2015-09-28 Nathan Sidwell <nathan@codesourcery.com>
* config/nvptx/nvptx.md (atomic_compare_and_swap<mode>_1,
atomic_exchange<mode>): Incoming values can be constants.
* config/nvptx/nvptx.c (nvptx_expand_swap): Delete.
(nvptx_expand_cmp_swap): Force operands into regs.
(enum nvptx_builtins): Delete SWAP and SWAPLL.
(nvptx_init_builtins): Likewise.
(nvptx_expand_builtin): Likewise.
(nvptx_xform_lock): Always return true.
(nvptx_get_worker_red_addr): No need to deal with QI and HI modes.
(nvptx_generate_vector_shuffle): Tweak.
(nvptx_lockless_update): New.
(nvptx_goacc_reduction_setup): Remove bitrotted description, add
comments.
(nvptx_goacc_reduction_teardown, nvptx_goacc_reduction_init): Likewise.
(nvptx_goacc_reduction_fini): Likewise.
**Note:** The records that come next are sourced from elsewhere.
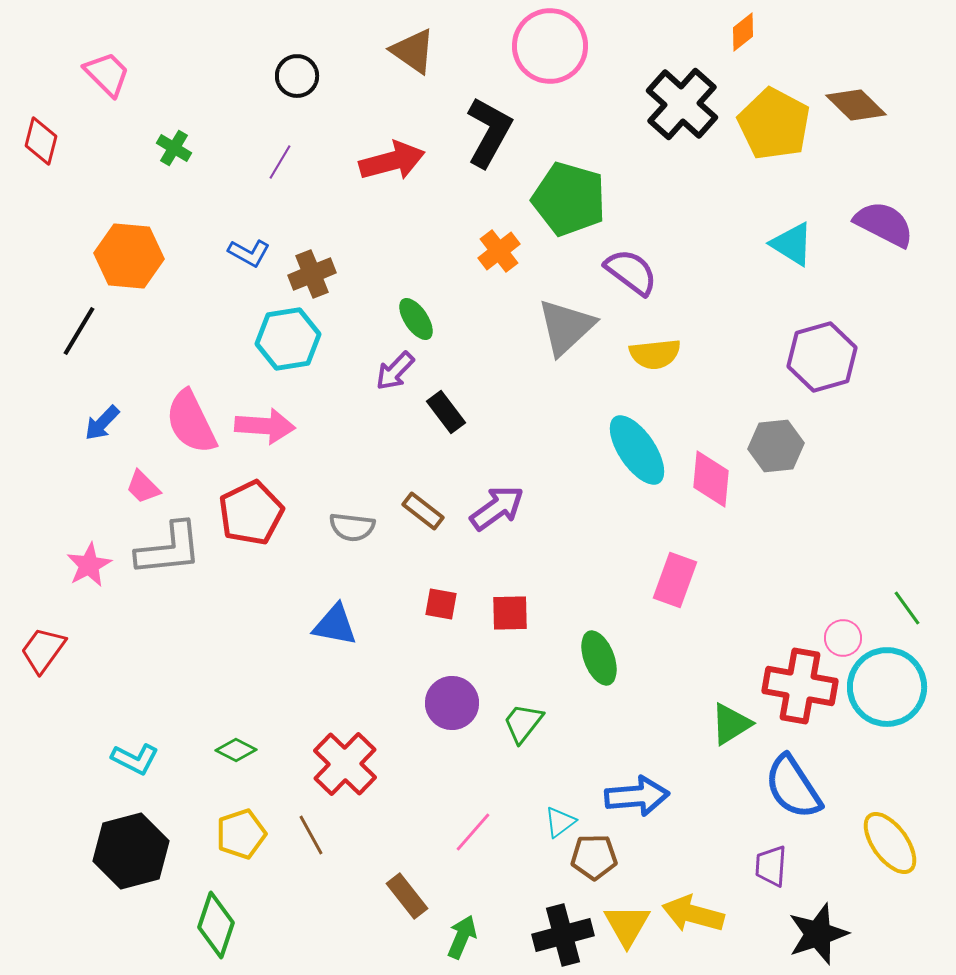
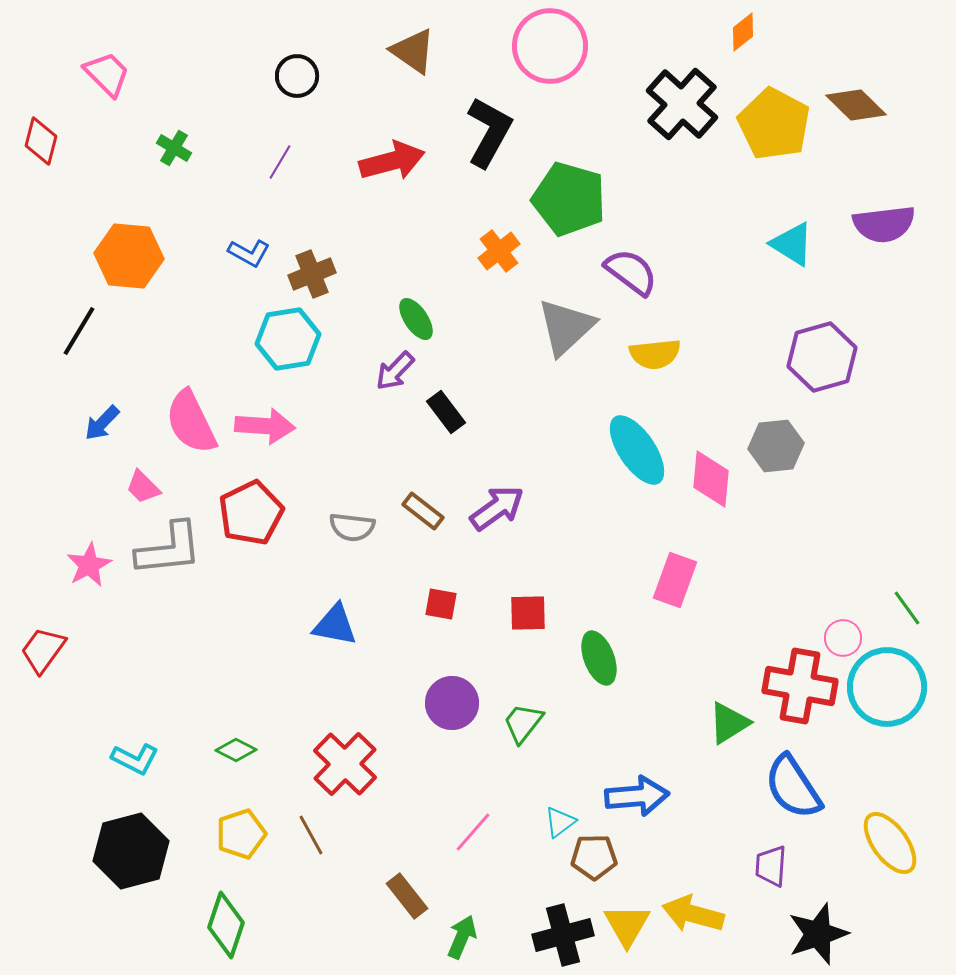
purple semicircle at (884, 224): rotated 146 degrees clockwise
red square at (510, 613): moved 18 px right
green triangle at (731, 724): moved 2 px left, 1 px up
green diamond at (216, 925): moved 10 px right
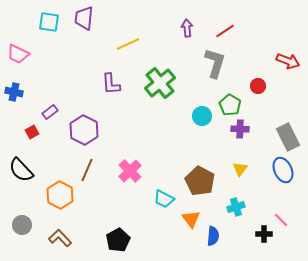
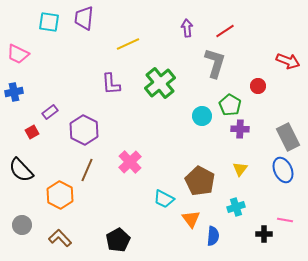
blue cross: rotated 24 degrees counterclockwise
pink cross: moved 9 px up
pink line: moved 4 px right; rotated 35 degrees counterclockwise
Call lockless update.
===================================================================
@@ -1517,8 +1517,8 @@
[(set (match_operand:SDIM 0 "nvptx_register_operand" "=R")
(unspec_volatile:SDIM
[(match_operand:SDIM 1 "memory_operand" "+m")
- (match_operand:SDIM 2 "nvptx_register_operand" "R")
- (match_operand:SDIM 3 "nvptx_register_operand" "R")
+ (match_operand:SDIM 2 "nvptx_nonmemory_operand" "Ri")
+ (match_operand:SDIM 3 "nvptx_nonmemory_operand" "Ri")
(match_operand:SI 4 "const_int_operand")]
UNSPECV_CAS))
(set (match_dup 1)
@@ -1533,7 +1533,7 @@
(match_operand:SI 3 "const_int_operand")] ;; model
UNSPECV_XCHG))
(set (match_dup 1)
- (match_operand:SDIM 2 "nvptx_register_operand" "R"))] ;; input
+ (match_operand:SDIM 2 "nvptx_nonmemory_operand" "Ri"))] ;; input
""
"%.\\tatom%A1.exch.b%T0\\t%0, %1, %2;")
===================================================================
@@ -4198,33 +4198,11 @@ nvptx_expand_worker_addr (tree exp, rtx
}
static rtx
-nvptx_expand_swap (tree exp, rtx target,
- machine_mode mode, int ARG_UNUSED (ignore))
-{
- if (!target)
- target = gen_reg_rtx (mode);
-
- rtx mem = expand_expr (CALL_EXPR_ARG (exp, 0),
- NULL_RTX, Pmode, EXPAND_NORMAL);
- rtx src = expand_expr (CALL_EXPR_ARG (exp, 1),
- NULL_RTX, mode, EXPAND_NORMAL);
-
- rtx pat;
-
- if (mode == SImode)
- pat = gen_atomic_exchangesi (target, mem, src, const0_rtx);
- else
- pat = gen_atomic_exchangedi (target, mem, src, const0_rtx);
-
- emit_insn (pat);
-
- return target;
-}
-
-static rtx
nvptx_expand_cmp_swap (tree exp, rtx target,
- machine_mode mode, int ARG_UNUSED (ignore))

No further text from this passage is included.